I don't think tiles need to be able to change owners, except for when a new civ is spawning, in which case there will need to be a mechanic making tiles in their spawn zone available to them with out brutally punishing people who have expanded in there.
 
I don't think tiles need to be able to change owners, except for when a new civ is spawning, in which case there will need to be a mechanic making tiles in their spawn zone available to them with out brutally punishing people who have expanded in there.
How exactly do you imagine it gameplay-wise?

Actually, I think that in vanilla already it is more expensive to expand across rivers, and cities will avoid expanding into deserts and mountains as they arn't very good tiles. These features alone could nearly accurately map historical cultural and political divisions.
Hardly all historical borders were conditioned by terrain. And even if they were, there is simply no way to put all but the major rivers and mountains in RFC. Look at Europe on RFC Earth map. There are no natural borders between France, Holland and Germany, for example. So there will have to be stability maps (or, rather, civ-specific tile price zones) to make historical borders work.
 
I'm worried about the map size, and the ability of English Longbowmen being able to shoot over the Channel or into Ireland.

Also if its possible to generate names for different leaders, much like the dynamic civ name, its kind of rediculous having to fight leaders out of historical periods. maybe not even the leaderheads(bodies?) just the names.
 
I'm worried about the map size, and the ability of English Longbowmen being able to shoot over the Channel or into Ireland.
Luckily, there's little west of the British Isles, so one can safely move them a bit to make the Channel wider.

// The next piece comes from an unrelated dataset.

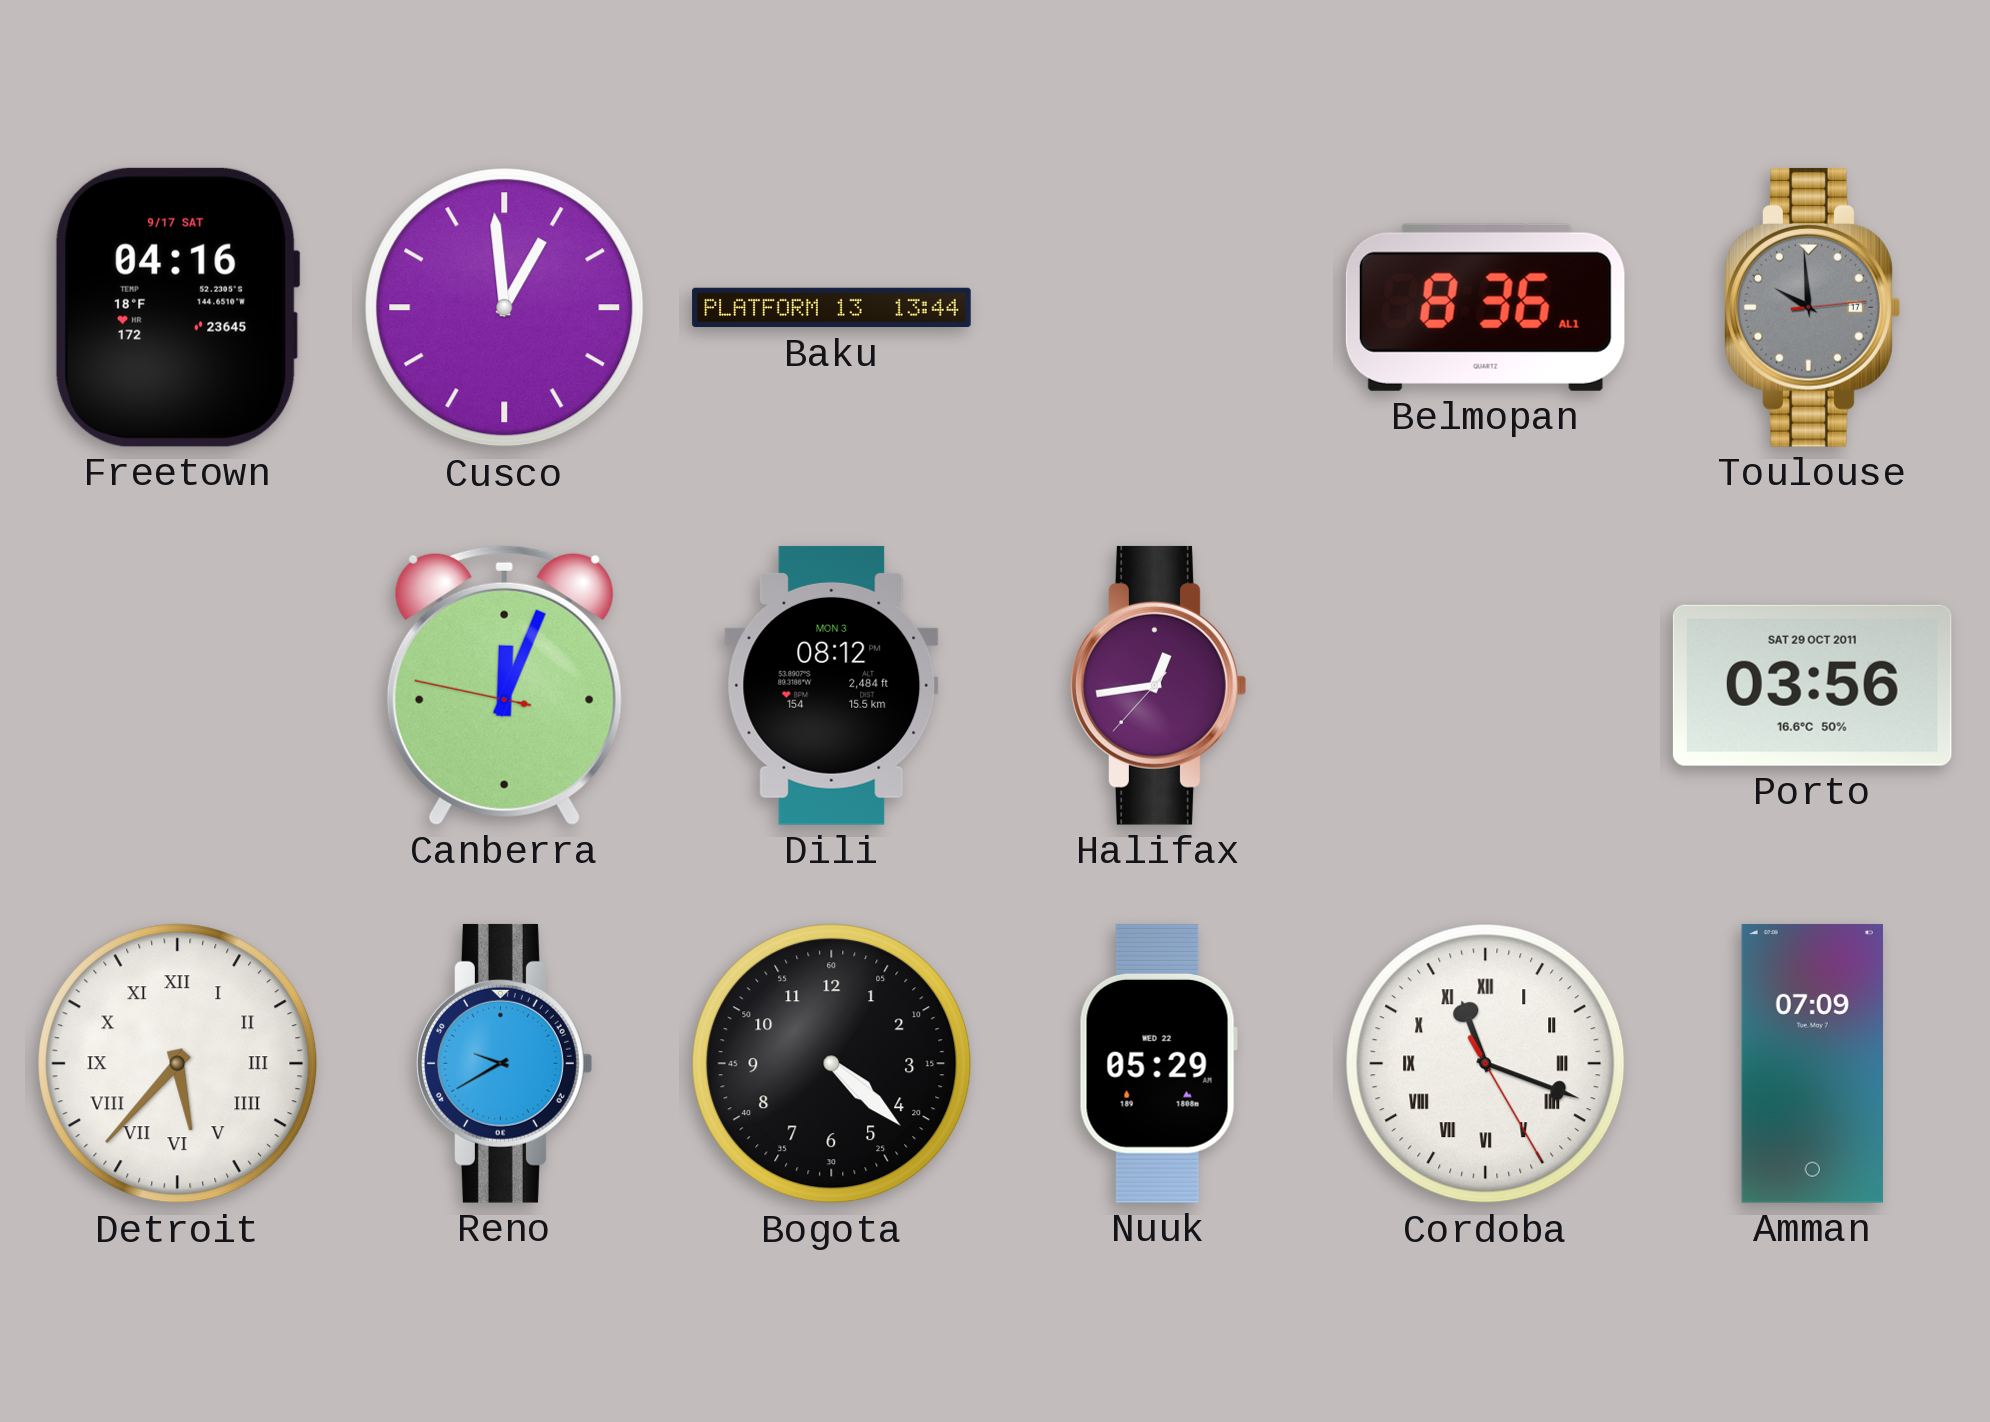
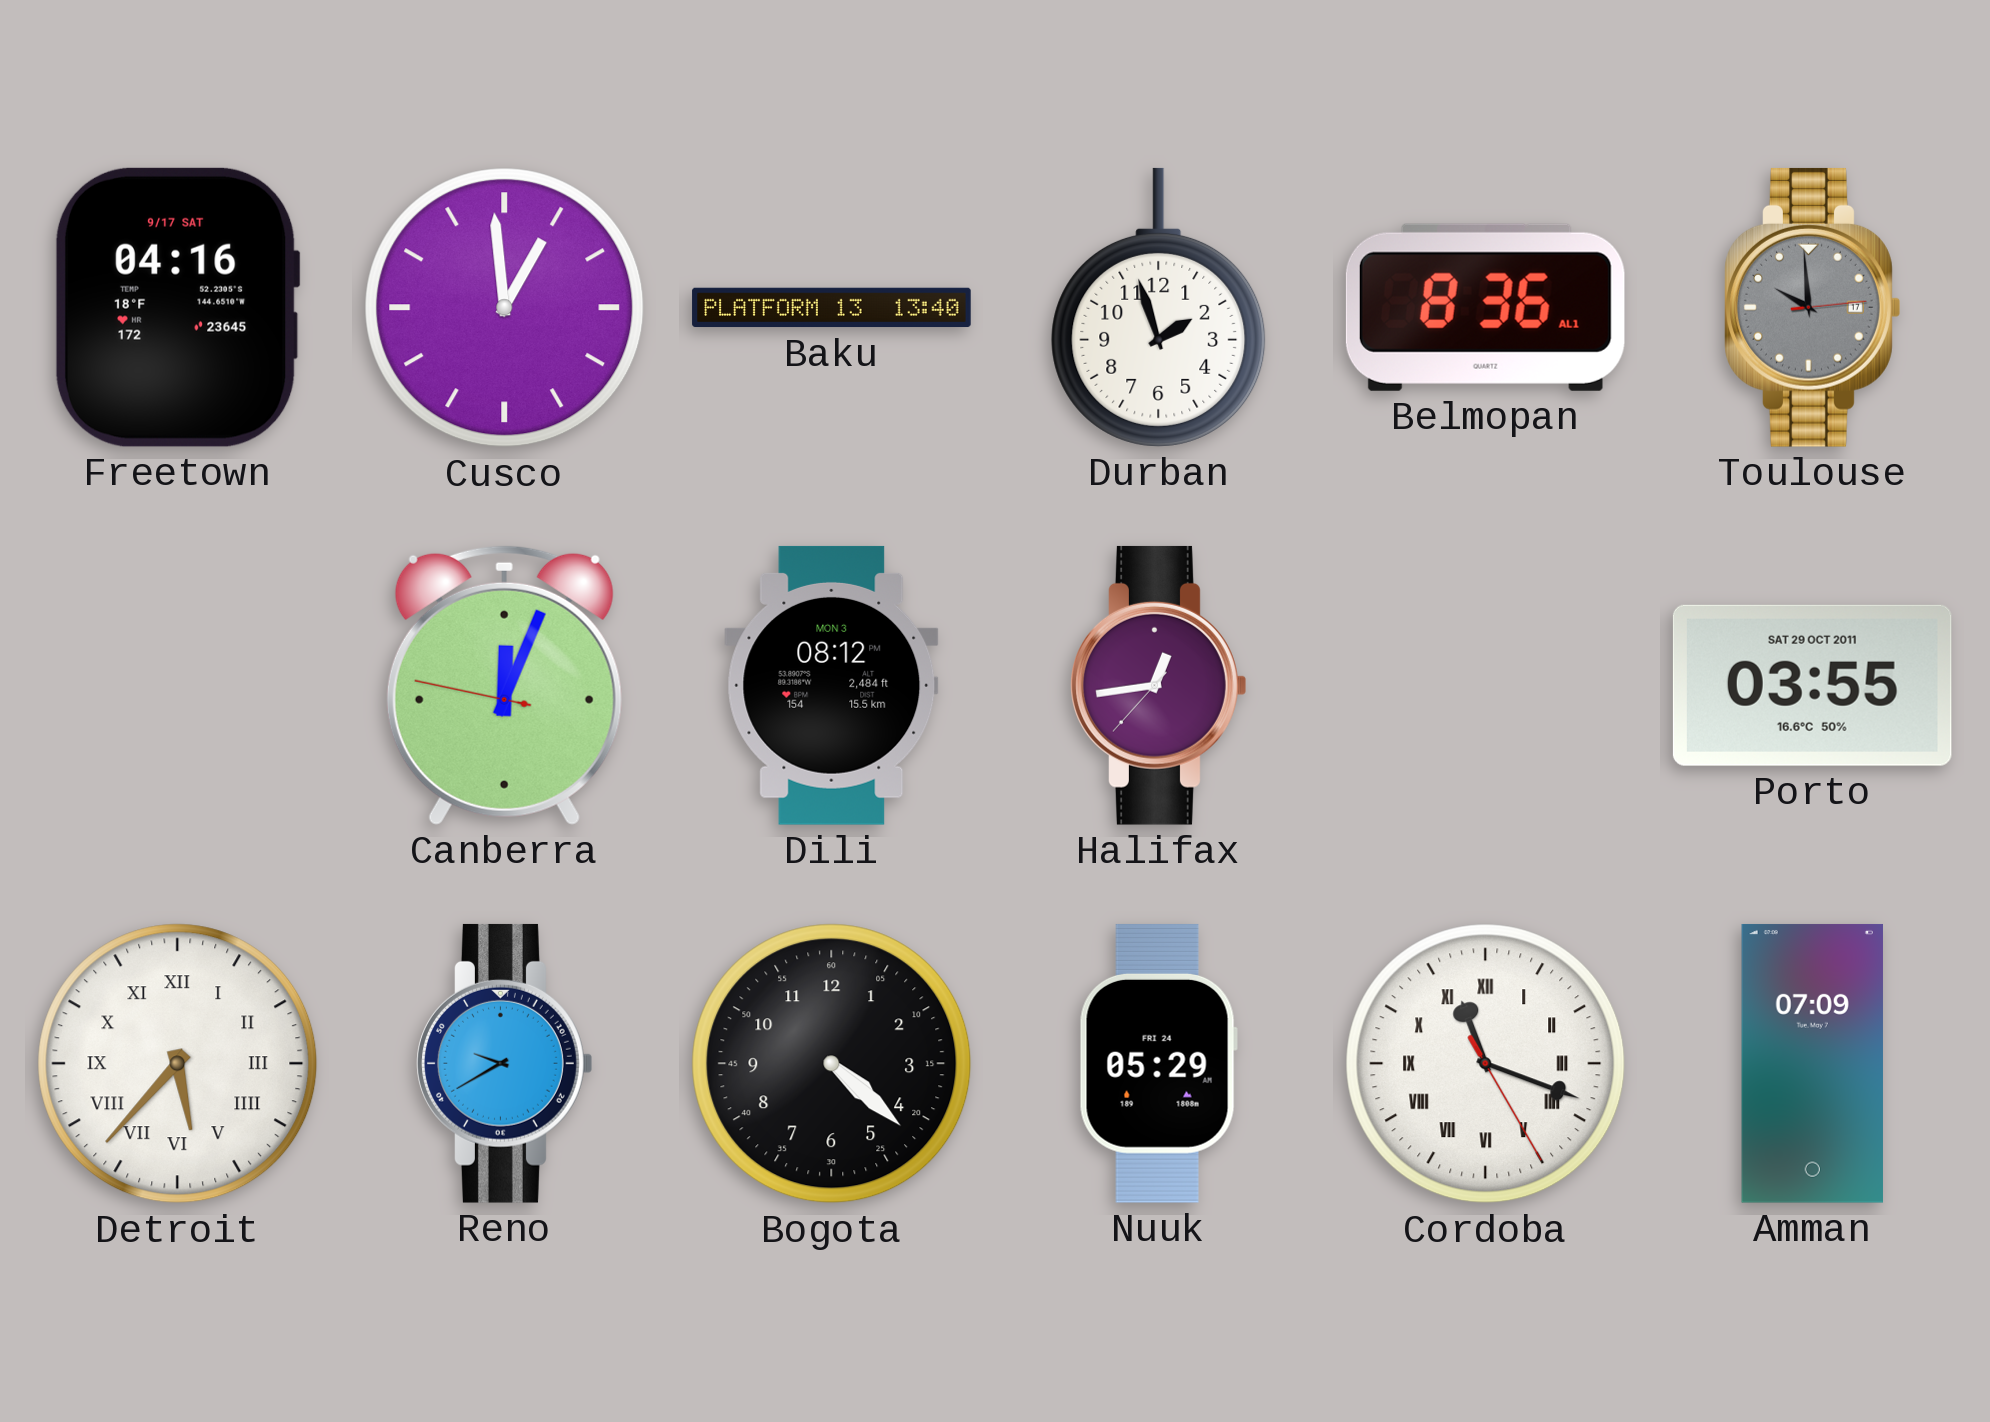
Baku: 13:44 -> 13:40
Durban: none -> 1:57
Porto: 03:56 -> 03:55
Nuuk date: WED 22 -> FRI 24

But I bet Rhye will simply change Longbowmen's unique ability to something else, cutting their range to 2. And, if he's in good mood, also make ranged units unable to attack across water tiles.
 
How exactly do you imagine it gameplay-wise?


Hardly all historical borders were conditioned by terrain. And even if they were, there is simply no way to put all but the major rivers and mountains in RFC. Look at Europe on RFC Earth map. There are no natural borders between France, Holland and Germany, for example. So there will have to be stability maps (or, rather, civ-specific tile price zones) to make historical borders work.

I have no idea how it would work gameplaywise.
Also most borders are shaped by terrain, especially if they have a long history or were formed before modern times. Have you ever looked at an Atlas and wondered why we dont' just draw nice easy lines between states? Look at the Natural Borders section of this page http://en.wikipedia.org/wiki/Borders . Also have you heard of the Rhine?
But yes, a system such as your would have to be put in place if the borders do not form correctly by themselves. While I think it should effect the cultural cost of a tile, I don't think it should effect the gold purchase cost of a tile.
 
SalmonSoil, I meant how did you envisage that "available without brutally punishing people who have expanded in there" thing. As to Natural Borders - there is simply not enough terrain features in RFC map to provide for them all.